- _Problem description_
Images are not part of the copy; transcribe all the data exactly.

- _Dataset extract_
--------------------

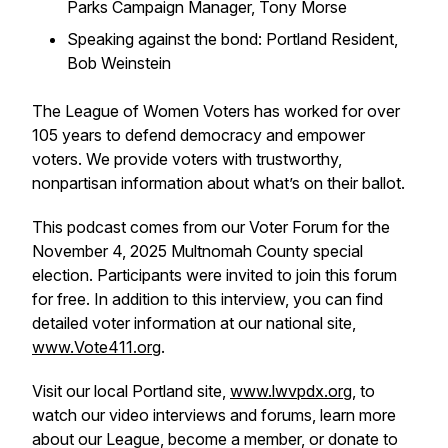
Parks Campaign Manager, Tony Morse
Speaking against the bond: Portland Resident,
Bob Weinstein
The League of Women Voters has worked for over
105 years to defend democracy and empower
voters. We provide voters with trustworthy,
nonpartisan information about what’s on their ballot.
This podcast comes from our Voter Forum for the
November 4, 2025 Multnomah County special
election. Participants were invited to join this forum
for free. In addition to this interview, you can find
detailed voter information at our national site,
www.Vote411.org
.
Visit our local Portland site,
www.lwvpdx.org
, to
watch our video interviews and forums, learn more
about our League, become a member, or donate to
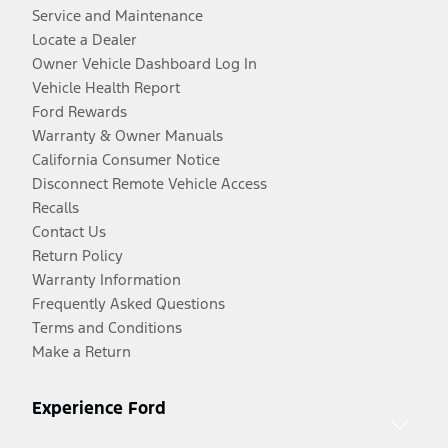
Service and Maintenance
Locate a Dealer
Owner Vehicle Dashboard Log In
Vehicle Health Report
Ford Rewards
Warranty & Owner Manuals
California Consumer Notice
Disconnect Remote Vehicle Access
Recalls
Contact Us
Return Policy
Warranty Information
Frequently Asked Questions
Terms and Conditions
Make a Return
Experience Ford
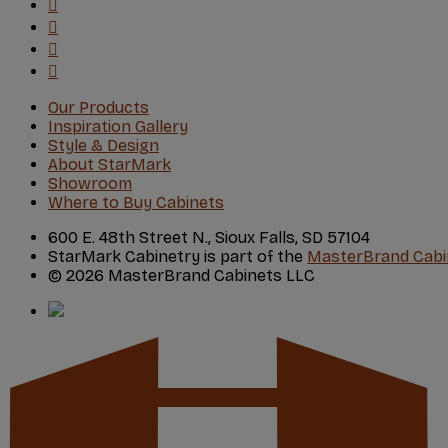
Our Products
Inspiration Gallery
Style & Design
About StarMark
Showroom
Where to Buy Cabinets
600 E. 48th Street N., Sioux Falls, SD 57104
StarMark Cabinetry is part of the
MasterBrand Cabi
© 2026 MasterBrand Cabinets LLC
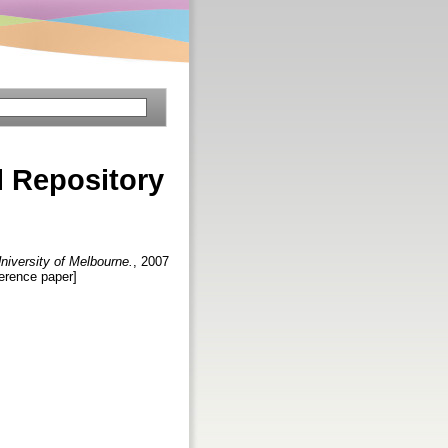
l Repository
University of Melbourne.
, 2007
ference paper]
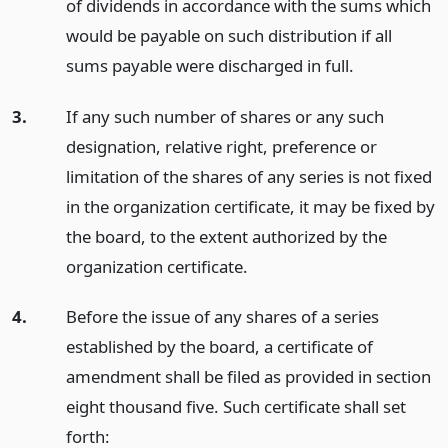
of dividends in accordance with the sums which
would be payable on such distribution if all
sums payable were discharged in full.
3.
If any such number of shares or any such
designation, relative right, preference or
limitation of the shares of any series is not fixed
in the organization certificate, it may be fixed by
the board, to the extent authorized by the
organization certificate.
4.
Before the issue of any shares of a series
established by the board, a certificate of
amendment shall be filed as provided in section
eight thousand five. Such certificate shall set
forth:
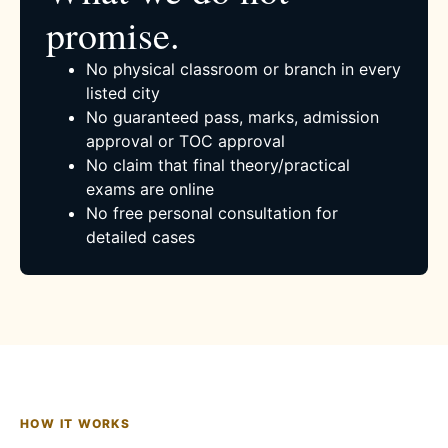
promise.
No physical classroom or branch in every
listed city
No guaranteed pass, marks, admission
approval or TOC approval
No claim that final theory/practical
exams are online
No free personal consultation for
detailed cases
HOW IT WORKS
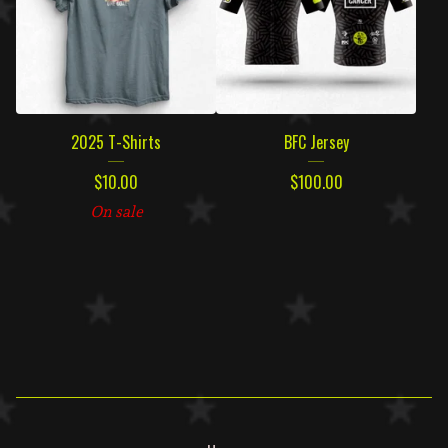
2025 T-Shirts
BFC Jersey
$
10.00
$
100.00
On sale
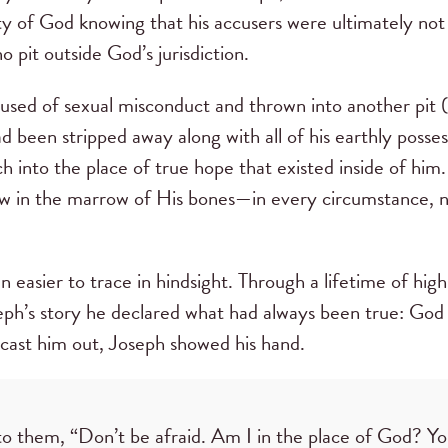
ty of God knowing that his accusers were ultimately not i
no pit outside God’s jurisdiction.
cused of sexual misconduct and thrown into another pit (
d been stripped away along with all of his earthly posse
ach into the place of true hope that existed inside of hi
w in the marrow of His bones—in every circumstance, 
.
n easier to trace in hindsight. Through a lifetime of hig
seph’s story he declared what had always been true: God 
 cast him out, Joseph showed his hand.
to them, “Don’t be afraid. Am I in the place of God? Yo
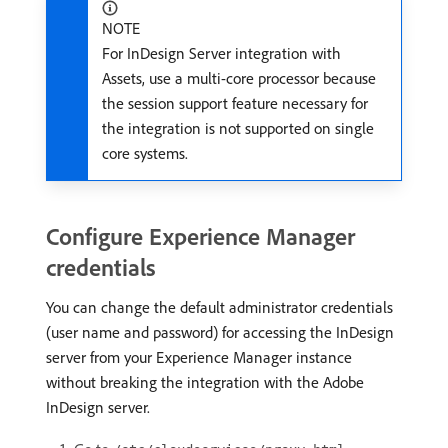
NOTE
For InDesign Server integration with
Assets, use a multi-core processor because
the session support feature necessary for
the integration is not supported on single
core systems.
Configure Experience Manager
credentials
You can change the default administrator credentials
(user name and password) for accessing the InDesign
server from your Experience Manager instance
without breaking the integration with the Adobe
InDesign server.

--------------------

- _Answer to the exercise_
Parks Campaign Manager, Tony Morse
Speaking against the bond: Portland Resident,
Bob Weinstein
The League of Women Voters has worked for over
105 years to defend democracy and empower
voters. We provide voters with trustworthy,
nonpartisan information about what’s on their ballot.
This podcast comes from our Voter Forum for the
November 4, 2025 Multnomah County special
election. Participants were invited to join this forum
for free. In addition to this interview, you can find
detailed voter information at our national site,
www.Vote411.org
.
Visit our local Portland site,
www.lwvpdx.org
, to
watch our video interviews and forums, learn more
about our League, become a member, or donate to
Service and Maintenance
Locate a Dealer
Owner Vehicle Dashboard Log In
Vehicle Health Report
Ford Rewards
Warranty & Owner Manuals
California Consumer Notice
Disconnect Remote Vehicle Access
Recalls
Contact Us
Return Policy
Warranty Information
Frequently Asked Questions
Terms and Conditions
Make a Return
Experience Ford
Our Products
Inspiration Gallery
Style & Design
About StarMark
Showroom
Where to Buy Cabinets
600 E. 48th Street N., Sioux Falls, SD 57104
StarMark Cabinetry is part of the
MasterBrand Cabi
© 2026 MasterBrand Cabinets LLC
l Repository
University of Melbourne.
, 2007
ference paper]
of dividends in accordance with the sums which
would be payable on such distribution if all
sums payable were discharged in full.
3.
If any such number of shares or any such
designation, relative right, preference or
limitation of the shares of any series is not fixed
in the organization certificate, it may be fixed by
the board, to the extent authorized by the
organization certificate.
4.
Before the issue of any shares of a series
established by the board, a certificate of
amendment shall be filed as provided in section
eight thousand five. Such certificate shall set
forth:
promise.
No physical classroom or branch in every
listed city
No guaranteed pass, marks, admission
approval or TOC approval
No claim that final theory/practical
exams are online
No free personal consultation for
detailed cases
HOW IT WORKS
2025 T-Shirts
BFC Jersey
$
10.00
$
100.00
On sale
ty of God knowing that his accusers were ultimately not i
no pit outside God’s jurisdiction.
cused of sexual misconduct and thrown into another pit (
d been stripped away along with all of his earthly posse
ach into the place of true hope that existed inside of hi
w in the marrow of His bones—in every circumstance, 
.
n easier to trace in hindsight. Through a lifetime of hig
seph’s story he declared what had always been true: God 
 cast him out, Joseph showed his hand.
to them, “Don’t be afraid. Am I in the place of God? Yo
NOTE
For InDesign Server integration with
Assets, use a multi-core processor because
the session support feature necessary for
the integration is not supported on single
core systems.
Configure Experience Manager
credentials
You can change the default administrator credentials
(user name and password) for accessing the InDesign
server from your Experience Manager instance
without breaking the integration with the Adobe
InDesign server.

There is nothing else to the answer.